There are recognized exceptions to the establishment of an implied


resulting trust. The first is stated in the last part of Article 1448 itself. Thus,
where A pays the purchase money and title is conveyed by absolute deed to
As child or to a person to whom A stands in loco parentis and who makes no
express promise, a trust does not result, the presumption being that a gift was
intended. Another exception is, of course, that in which an actual contrary
intention is proved. Also where the purchase is made in violation of an
existing statute and in evasion of its express provision, no trust can result in
favor of the party who is guilty of the fraud. (Rodolfo Tigno v. Court of
Appeals, GR No. 110115, October 8, 1997)
A trust is the right, enforceable solely in equity, to the beneficial
enjoyment of property, the legal title to which is vested in another. It is a
fiduciary relationship concerning property which obliges a person holding it
(i.e., the trustee) to deal with the property for the benefit of another (i.e., the
beneficiary). (Rizal Surety v. Court of Appeals, GR No. 96727, August 28,
1996)
An action to enforce an implied trust may be circumscribed by laches.

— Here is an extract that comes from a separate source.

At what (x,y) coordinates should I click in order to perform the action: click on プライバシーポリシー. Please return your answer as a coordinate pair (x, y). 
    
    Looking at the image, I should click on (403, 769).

Under this circumstance, repudiation is not even required, unless the facts
that give rise to the trust are concealed. This principle holds because of the
nature of an implied trust, which involves a certain antagonism between the
cestui que trust and the trustee. There is neither promise nor fiduciary
relation; the trustee does not recognize any trust and has no intention of
holding the property for the beneficiary; therefore, the latter is not justified in
delaying action to recover the property. (Delfina Vda. de Rigonan v. Zoroaster
Derecho, GR No. 159571, July 15, 2005)
While no time limit is imposed for the enforcement of rights under
express trusts, prescription may, however, bar a beneficiary's action for
recovery, if a repudiation of the trust is proven by clear and convincing
evidence and made known to the beneficiary. (Benigna Secuya v. Gerarda M.

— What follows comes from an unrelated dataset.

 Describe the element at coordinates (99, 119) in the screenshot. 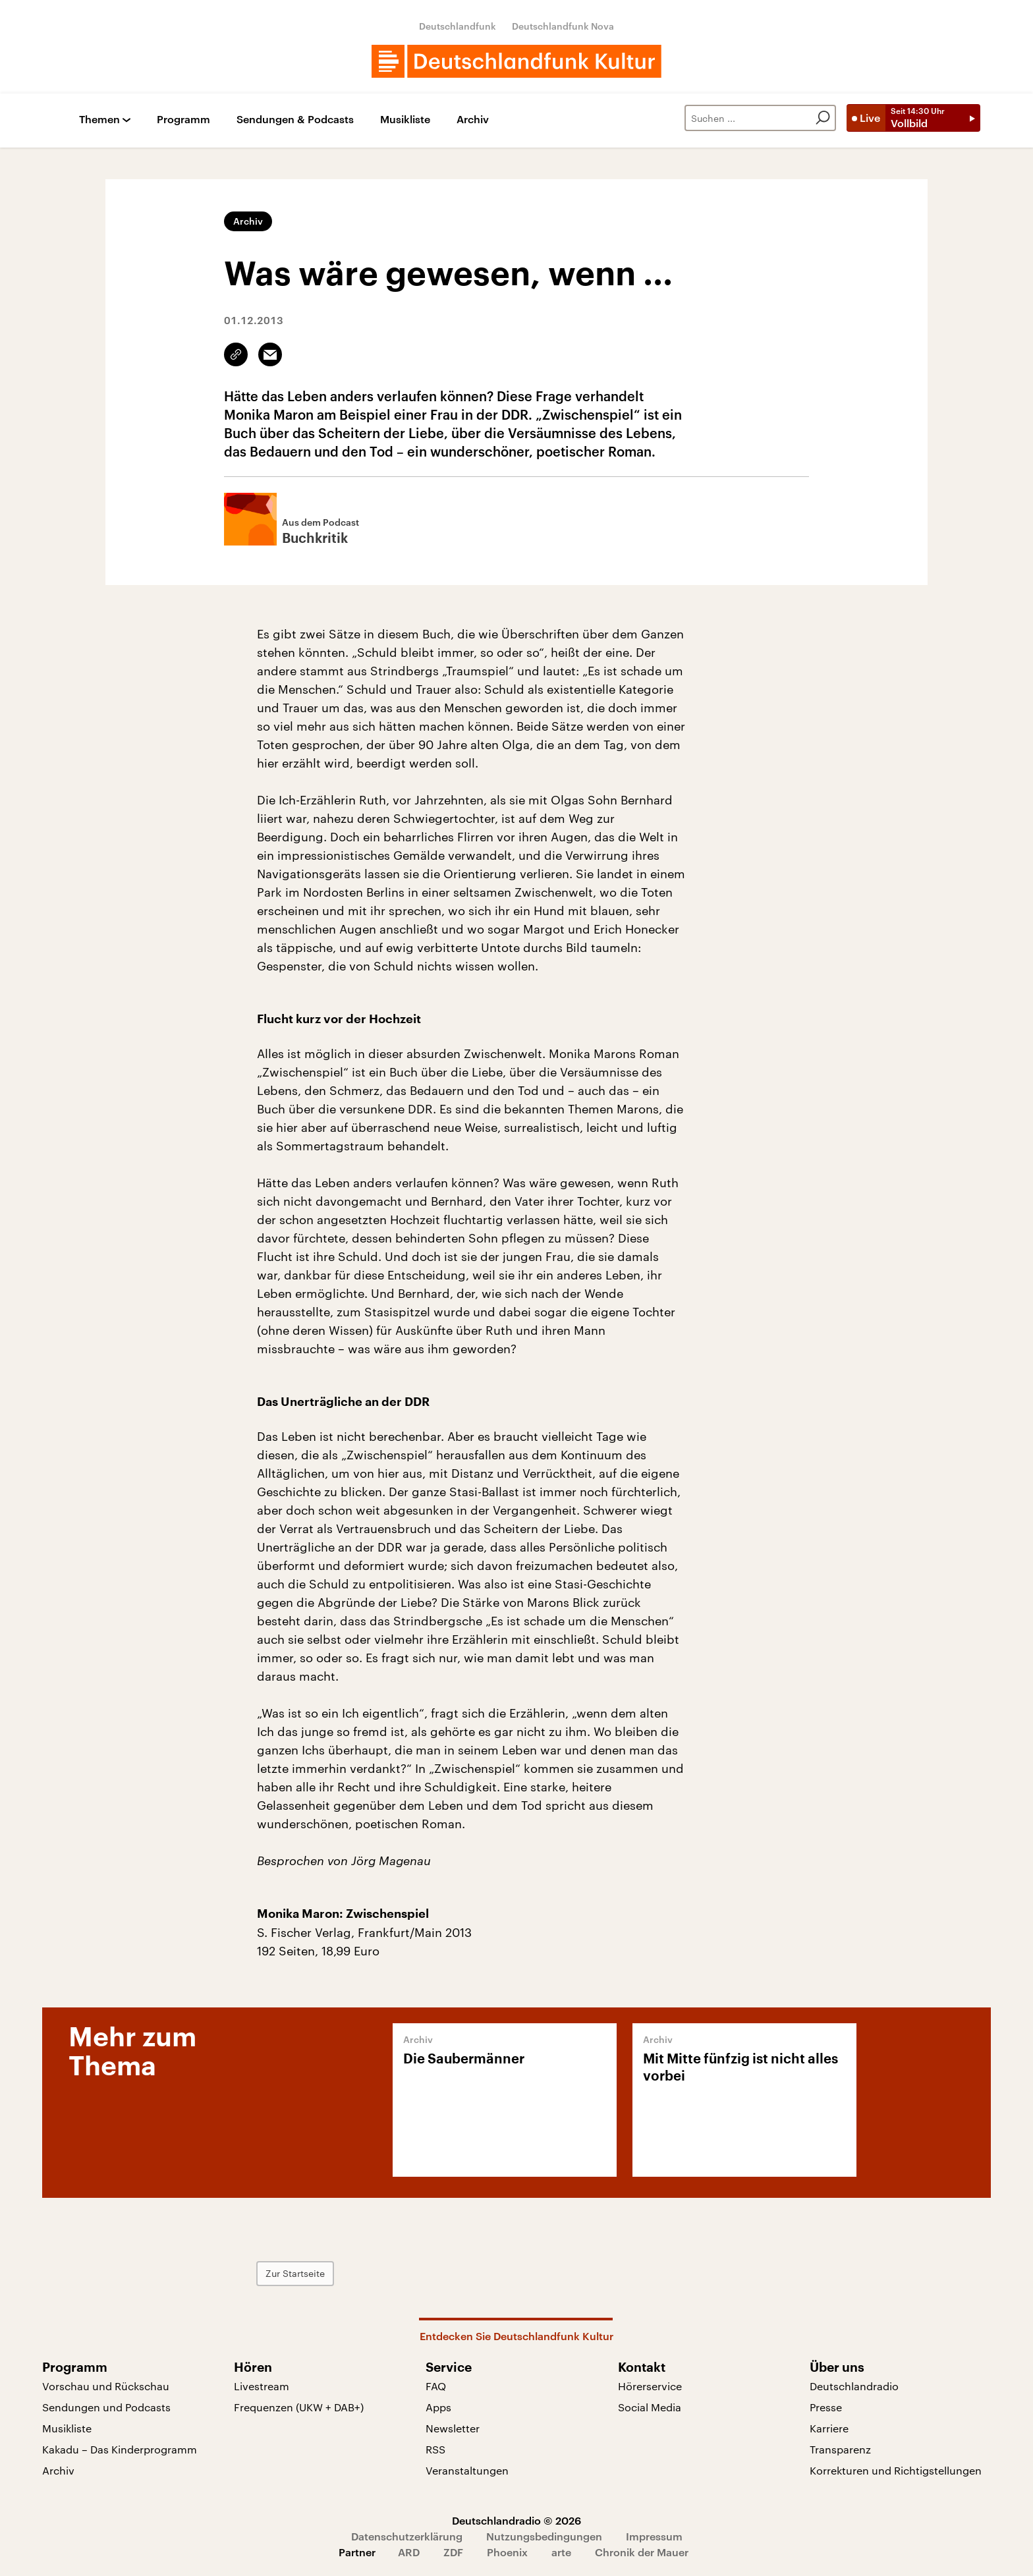 I see `Themen` at that location.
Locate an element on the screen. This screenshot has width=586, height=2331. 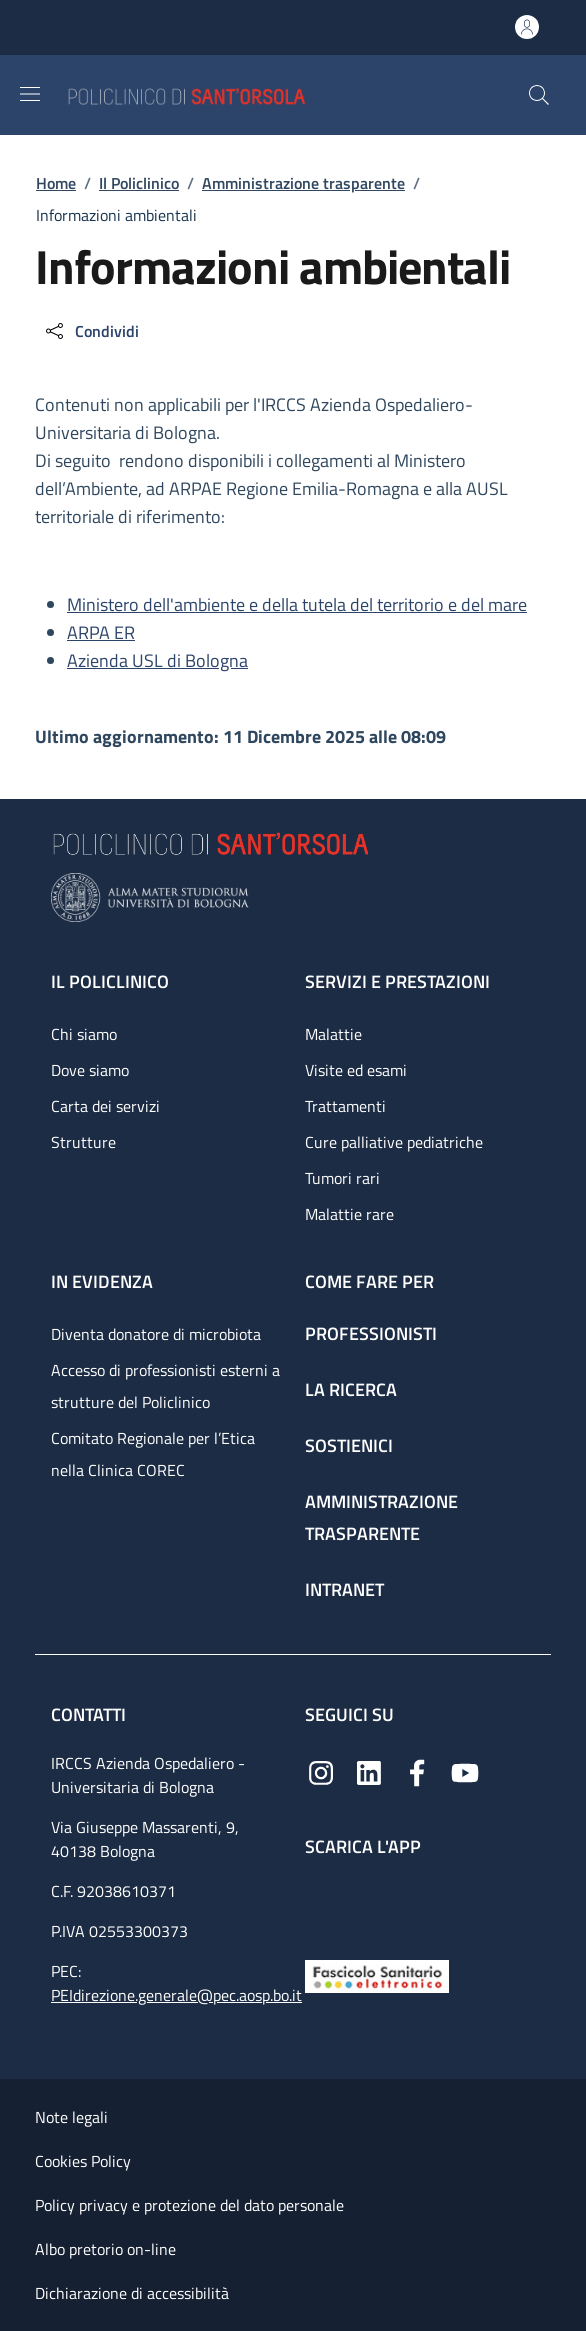 Comitato Regionale per l’Etica nella Clinica COREC [Comitato Regionale per l’Etica nella Clinica COREC - link footer] is located at coordinates (153, 1454).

Vda. De Selma, GR No. 136021, February 22, 2000)
Void Contracts
Since the principal obligation was void, there was no contract that could
have been breached by petitioners; thus, the stipulation on liquidated
damages was inexistent. The nullity of the principal obligation carried with it
the nullity of the accessory obligation of liquidated damages. (Jose
Menchavez v. Florentino Teves Jr., GR No. 153201, January 26, 2005)
Courts will not aid either party to enforce an illegal contract, but will
leave them both where they find them. Neither party can recover damages
from the other arising from the act contrary to law, or plead the same as a
cause of action or as a defense. Each must bear the consequences of his
own acts. (City of Angeles v. Court of Appeals, GR No. 97882, August 28,
1996)
Prescription cannot be invoked as a ground if the contract is alleged to
be void ab initio. It is axiomatic that the action or defense for the declaration
of nullity of a contract does not prescribe. (Virginia O. Gochan v. Richard G.

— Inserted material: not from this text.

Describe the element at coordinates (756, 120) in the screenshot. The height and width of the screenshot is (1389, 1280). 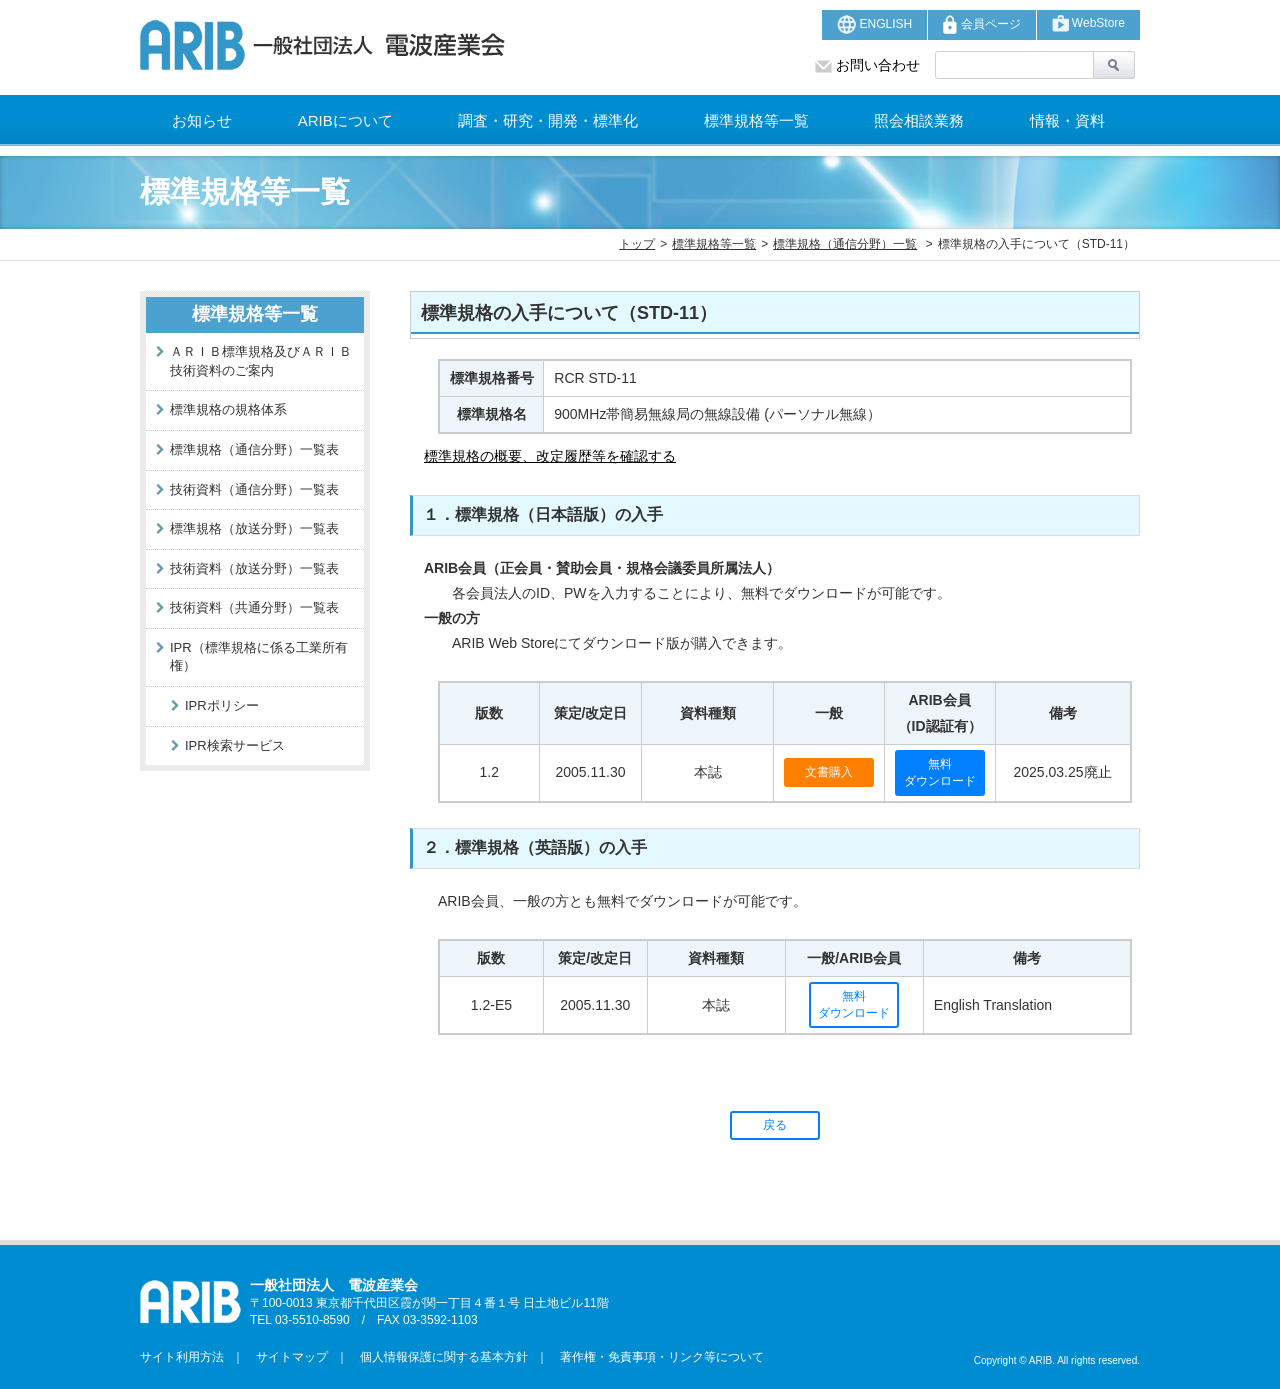 I see `標準規格等一覧` at that location.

Young, GR No. 131889, March 12, 2001)

The imprescriptibility of an action to annul a contract does not mean that


the present respondents are perpetually allowed to recover the property,
the subject of the void contract. They may file the action to annul, but their
right to recover based on ownership is contingent on the premise that they
still own the property. Ownership may have been lost in the interval during
which they remained inactive. For this reason, the Court constantly
reminds parties to remain vigilant over their rights. (Delfina Vda. de
Rigonan v. Zoroaster Derecho, GR No. 159571, July 15, 2005)
Voidable Contracts
Although allegedly voidable, [the Contract of Sale] is binding unless
annulled by a proper action in court. Not being a determinate conduct that
can be extrajudically demanded, it cannot be considered as an obligation
either. Since Article 1390 of the Civil Code states that voidable contracts are
binding, unless they are annulled by a proper action in court, it is clear that
the defendants were not obligated to accede to any extrajudicial demand to
annul the Contract of Sale. (William Alain Miailhe v. Court of Appeals, GR No.